The militant group Hamas released two American hostages Friday — a mother and her teenage daughter — who were held in Gaza since Hamas’ shock cross-border attack through Israel two weeks ago, according to the Israeli government.
The mother and daughter — identified in media reports as Judith Tai Raanan and her daughter Natalie Shoshana Raanan of Evanston, Illinois — also hold Israeli citizenship, and they were the first U.S. hostages to be released. About 200 people were still being held.
The Raanans were handed over to Israeli forces at the border of the Gaza Strip and were “on their way to a meeting point at a military base in the center of the country, where their family members are waiting for them,” Israeli Prime Minister Benjamin Netanyahu said in a statement.
The relatives of the other captives applauded the release and asked that the others also be set free. “We call on world leaders and the international community to exert their full power in order to act for the release of all the hostages and missing,” the statement said.
In Washington, Secretary of State Antony Blinken welcomed the release of the two women. “We share in the relief with their families, friends and loved ones,” he said. “But there are still 10 additional Americans who remain unaccounted for in this conflict. We know that some of them are being held hostage by Hamas.”
Meanwhile, Israel continued to pummel the Gaza Strip overnight with airstrikes, amid warnings that Israeli forces could invade the Hamas-ruled territory at any time.
The Israel Defense Forces posted on X, formerly known as Twitter: “During the night, fighter jets attacked over a hundred operational targets of the terrorist organizations in the Gaza Strip, destroying tunnel shafts, munitions warehouses and dozens of operational headquarters.”
Judith Tai Raanan (right) and daughter Natalie Shoshana Raanan (left), U.S. citizens who were Hamas hostages, walk with retired Brig. Gen. Gal Hirsch, Israel’s coordinator for the captives and missing, after their release, in this handout picture on Oct. 20, 2023. /Reuters
Meanwhile, Israel was planning to evacuate the northern city of Kiryat Shmona. Authorities said Friday that the residents would be placed in state-funded guest houses. The northern city is near Israel’s border with Lebanon and has been subjected to numerous rocket and missile attacks from Palestinian militant groups.

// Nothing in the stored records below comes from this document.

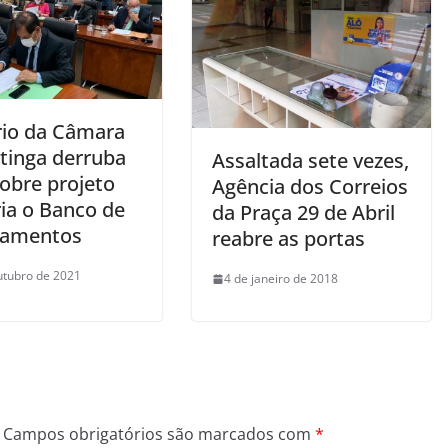
rio da Câmara
atinga derruba
Assaltada sete vezes,
sobre projeto
Agência dos Correios
ria o Banco de
da Praça 29 de Abril
camentos
reabre as portas
utubro de 2021
4 de janeiro de 2018
Campos obrigatórios são marcados com
*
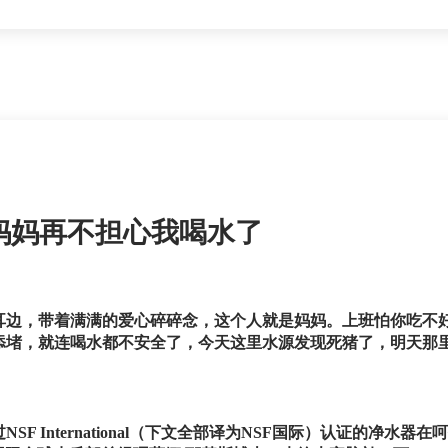
妈妈再不担心我喝水了
耳边，带着满满的爱心碎碎念，这个人就是妈妈。上班怕你吃不
添堵，就连喝水都不安全了，今天这里水源发现死猪了，明天那
F International（下文全部译为NSF国际）认证的净水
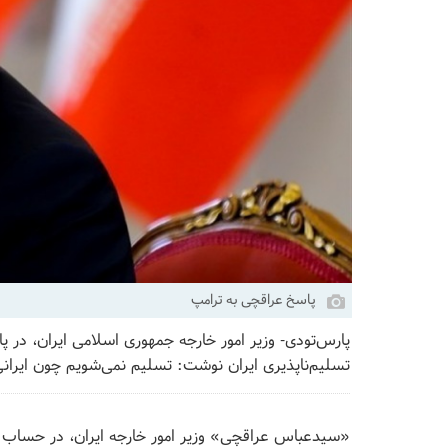
پاسخ عراقچی به ترامپ
پارس‌تودی- وزیر امور خارجه جمهوری اسلامی ایران، در
تسلیم‌ناپذیری ایران نوشت: تسلیم نمی‌شویم چون ایران
«سیدعباس عراقچی» وزیر امور خارجه ایران، در حساب ک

British Prime Minister Rishi Sunak traveled Friday to Egypt, his latest Middle Eastern destination, as the conflict continued to grow. Sunak has already met with Israeli leaders and Saudi Crown Prince Mohammed bin Salman.
Sunak followed U.S. President Joe Biden with a visit to Israel to demonstrate Western support for the war against Hamas militants. “You have suffered an unspeakable, horrific act of terrorism and I want you to know that the United Kingdom and I stand with you,” Sunak said. Later, he told Netanyahu, “We will stand with your people. And we also want you to win.”
Thursday, Israeli Defense Minister Yoav Gallant told hundreds of thousands of the country’s ground troops to get ready to invade the Gaza Strip.
Gallant met with Israeli infantry soldiers positioned on the Gaza border, telling the forces to “get organized, be ready,” but did not say when the order would come for the invasion. “Whoever sees Gaza from afar now will see it from the inside,” he said. “I promise you.”
Israel has amassed 300,000 or more troops along the border following Hamas’ shock, cross-border Oct. 7 attack on Israel that killed 1,400 people, most of them civilians.
Biden said after his brief visit to Tel Aviv on Wednesday that he had candid discussions with Israeli leaders as they conduct military strikes that have taken more than 3,400 lives in Gaza, many of them civilians.
“I was very blunt with the Israelis,” he told reporters aboard Air Force One. Biden said that while Israel “has been badly victimized,” the country has “an opportunity to relieve the suffering” of innocent civilians in Gaza “who have nowhere to go.”